Pourquoi un montage à diodes déplace le faisceau
Un phare halogène forme un système indissociable. Le réflecteur, la lentille et le filament sont dessinés ensemble, et l'éclairage obtenu tient à la position exacte du fil incandescent dans le foyer du réflecteur. Une ampoule à diodes reproduit le culot et place, à l'emplacement du filament, deux rangées de semi-conducteurs montées dos à dos. La ressemblance s'arrête là : le filament est un cylindre qui émet dans toutes les directions, la diode est une surface plane qui émet d'un seul côté.
La conséquence se voit immédiatement sur un mur. La ligne de coupure, cette frontière nette entre la zone éclairée et la zone sombre, perd de sa netteté et se déplace en hauteur. Une partie du flux passe au-dessus, là où le réflecteur ne l'attendait pas. Au volant, la sensation est trompeuse : l'avant du capot et le bas-côté paraissent mieux éclairés, alors que la portée utile diminue, une part du flux se perdant vers le haut au lieu de porter sur le bitume. Et les conducteurs venant en sens inverse sont éblouis.
C'est pour cette raison que le réglage des phares suit obligatoirement tout changement d'ampoule sur les feux de croisement. Il ne corrige pas la dispersion de lumière au-dessus de la coupure, qui tient à la lampe elle-même, mais il replace l'ensemble du faisceau lumineux à la bonne hauteur et limite fortement la gêne causée aux autres. La question de l'homologation, elle, est traitée à part dans notre dossier sur les ampoules H7 à diodes : un bloc optique homologué pour une lampe à incandescence ne le devient pas parce qu'on y installe des diodes, et aucune vis ne change ce fait.

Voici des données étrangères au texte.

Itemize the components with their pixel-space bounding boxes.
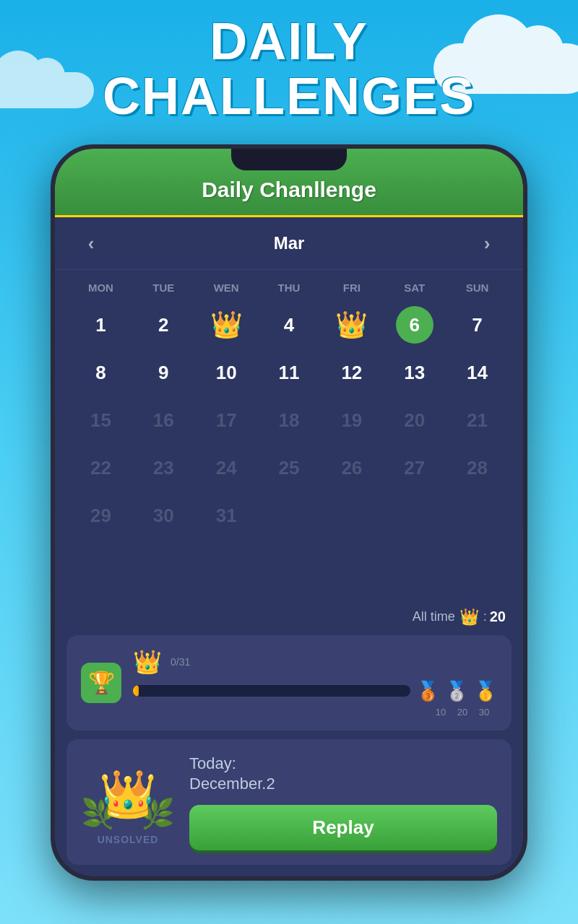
day-header-fri: FRI — [320, 277, 383, 298]
today-date-value: December.2 — [189, 775, 275, 793]
big-crown-icon: 👑 — [99, 767, 157, 821]
day-cell-31: 31 — [195, 493, 258, 538]
replay-button[interactable]: Replay — [189, 805, 497, 850]
day-cell-23: 23 — [132, 445, 195, 490]
phone-notch — [231, 149, 347, 170]
unsolved-label: UNSOLVED — [98, 834, 159, 845]
day-cell-14[interactable]: 14 — [446, 350, 509, 395]
calendar-header-row: MON TUE WEN THU FRI SAT SUN — [69, 277, 509, 298]
all-time-colon: : — [483, 609, 487, 624]
progress-crown-count: 0/31 — [171, 656, 190, 668]
calendar-row-2: 8 9 10 11 12 13 14 — [69, 350, 509, 395]
day-cell-12[interactable]: 12 — [320, 350, 383, 395]
all-time-row: All time 👑 : 20 — [55, 605, 523, 635]
progress-bar-fill — [133, 685, 139, 697]
day-cell-30: 30 — [132, 493, 195, 538]
day-cell-22: 22 — [69, 445, 132, 490]
day-header-wen: WEN — [195, 277, 258, 298]
progress-card: 🏆 👑 0/31 🥉 🥈 🥇 — [66, 635, 512, 731]
day-cell-2[interactable]: 2 — [132, 302, 195, 347]
day-cell-9[interactable]: 9 — [132, 350, 195, 395]
day-cell-empty-4 — [446, 493, 509, 538]
day-cell-6-today[interactable]: 6 — [383, 302, 446, 347]
progress-bar-section: 🥉 🥈 🥇 — [133, 680, 497, 702]
day-cell-29: 29 — [69, 493, 132, 538]
trophy-badge: 🏆 — [81, 663, 121, 703]
title-line2: CHALLENGES — [0, 69, 578, 124]
all-time-crown-icon: 👑 — [460, 608, 479, 627]
next-month-button[interactable]: › — [473, 229, 501, 258]
milestone-label-30: 30 — [474, 707, 494, 718]
progress-crown-icon: 👑 — [133, 648, 162, 676]
today-card: 🌿 👑 🌿 UNSOLVED Today: December.2 Replay — [66, 739, 512, 865]
day-cell-10[interactable]: 10 — [195, 350, 258, 395]
day-cell-1[interactable]: 1 — [69, 302, 132, 347]
progress-bar-container — [133, 685, 410, 697]
title-line1: DAILY — [0, 14, 578, 69]
day-cell-7[interactable]: 7 — [446, 302, 509, 347]
month-nav: ‹ Mar › — [55, 217, 523, 270]
prev-month-button[interactable]: ‹ — [77, 229, 105, 258]
today-label: Today: — [189, 754, 236, 772]
calendar-grid: MON TUE WEN THU FRI SAT SUN 1 2 👑 4 👑 6 — [55, 270, 523, 605]
calendar-section: ‹ Mar › MON TUE WEN THU FRI SAT SUN — [55, 217, 523, 876]
milestone-silver-icon: 🥈 — [445, 680, 468, 702]
day-cell-15: 15 — [69, 398, 132, 443]
day-cell-4[interactable]: 4 — [258, 302, 321, 347]
milestone-label-20: 20 — [452, 707, 473, 718]
main-title: DAILY CHALLENGES — [0, 14, 578, 123]
milestone-bronze-icon: 🥉 — [416, 680, 439, 702]
phone-screen: Daily Chanllenge ‹ Mar › MON TUE WEN THU… — [55, 149, 523, 876]
day-cell-28: 28 — [446, 445, 509, 490]
day-header-sun: SUN — [446, 277, 509, 298]
day-cell-19: 19 — [320, 398, 383, 443]
day-cell-18: 18 — [258, 398, 321, 443]
calendar-row-5: 29 30 31 — [69, 493, 509, 538]
milestone-labels-row: 10 20 30 — [133, 707, 497, 718]
day-cell-8[interactable]: 8 — [69, 350, 132, 395]
month-label: Mar — [274, 233, 305, 253]
day-cell-3[interactable]: 👑 — [195, 302, 258, 347]
day-cell-27: 27 — [383, 445, 446, 490]
day-cell-16: 16 — [132, 398, 195, 443]
milestone-label-10: 10 — [431, 707, 451, 718]
day-cell-5[interactable]: 👑 — [320, 302, 383, 347]
day-cell-empty-1 — [258, 493, 321, 538]
trophy-badge-icon: 🏆 — [88, 670, 115, 695]
day-header-mon: MON — [69, 277, 132, 298]
day-cell-empty-3 — [383, 493, 446, 538]
day-cell-25: 25 — [258, 445, 321, 490]
app-header-title: Daily Chanllenge — [69, 178, 509, 202]
phone-frame: Daily Chanllenge ‹ Mar › MON TUE WEN THU… — [51, 144, 527, 881]
calendar-row-3: 15 16 17 18 19 20 21 — [69, 398, 509, 443]
day-cell-17: 17 — [195, 398, 258, 443]
milestone-gold-icon: 🥇 — [474, 680, 497, 702]
progress-crown-row: 👑 0/31 — [133, 648, 497, 676]
day-cell-11[interactable]: 11 — [258, 350, 321, 395]
calendar-row-1: 1 2 👑 4 👑 6 7 — [69, 302, 509, 347]
day-cell-21: 21 — [446, 398, 509, 443]
day-cell-26: 26 — [320, 445, 383, 490]
all-time-label: All time — [413, 609, 455, 624]
day-header-thu: THU — [258, 277, 321, 298]
today-date-text: Today: December.2 — [189, 754, 497, 795]
today-info: Today: December.2 Replay — [189, 754, 497, 850]
day-cell-24: 24 — [195, 445, 258, 490]
progress-content: 👑 0/31 🥉 🥈 🥇 10 20 30 — [133, 648, 497, 718]
day-header-sat: SAT — [383, 277, 446, 298]
day-header-tue: TUE — [132, 277, 195, 298]
day-cell-20: 20 — [383, 398, 446, 443]
today-crown-section: 🌿 👑 🌿 UNSOLVED — [81, 759, 175, 845]
all-time-count: 20 — [490, 609, 506, 625]
calendar-row-4: 22 23 24 25 26 27 28 — [69, 445, 509, 490]
laurel-crown-wrap: 🌿 👑 🌿 — [81, 759, 175, 831]
day-cell-13[interactable]: 13 — [383, 350, 446, 395]
day-cell-empty-2 — [320, 493, 383, 538]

L'inclinaison inscrite sur le bloc optique
La valeur de référence ne se devine pas et ne se copie pas d'un modèle à l'autre. Chaque phare porte, moulée dans le plastique de la glace ou gravée sur son support, une indication chiffrée du type 1,0, 1,2 ou 1,5. C'est l'inclinaison initiale exigée pour les feux de croisement, exprimée en pourcentage de pente descendante. Sur certains modèles, la même valeur figure sur une étiquette collée dans le compartiment moteur, près du capot ou sur la traverse avant.
Ce pourcentage se traduit très simplement. Une inclinaison de 1,0 signifie que le faisceau descend d'un centimètre par mètre parcouru : à dix mètres, la ligne de coupure doit se trouver dix centimètres plus bas que le centre du phare. À 1,2, l'écart passe à douze centimètres pour la même distance. La hauteur d'éclairage cherchée dépend donc de deux grandeurs seulement, la hauteur du phare au-dessus du sol et cette valeur d'inclinaison.
Un point mérite d'être signalé, parce qu'il fait échouer beaucoup de tentatives : cette indication concerne le véhicule tel qu'il a été homologué. Si le bloc optique a été remplacé par une pièce adaptable, la valeur portée dessus peut différer de celle du bloc d'origine. Dans le doute, la notice d'entretien reste la source la plus fiable, et elle donne en général la hauteur mesurée au centre de l'optique plutôt qu'au bord de la glace.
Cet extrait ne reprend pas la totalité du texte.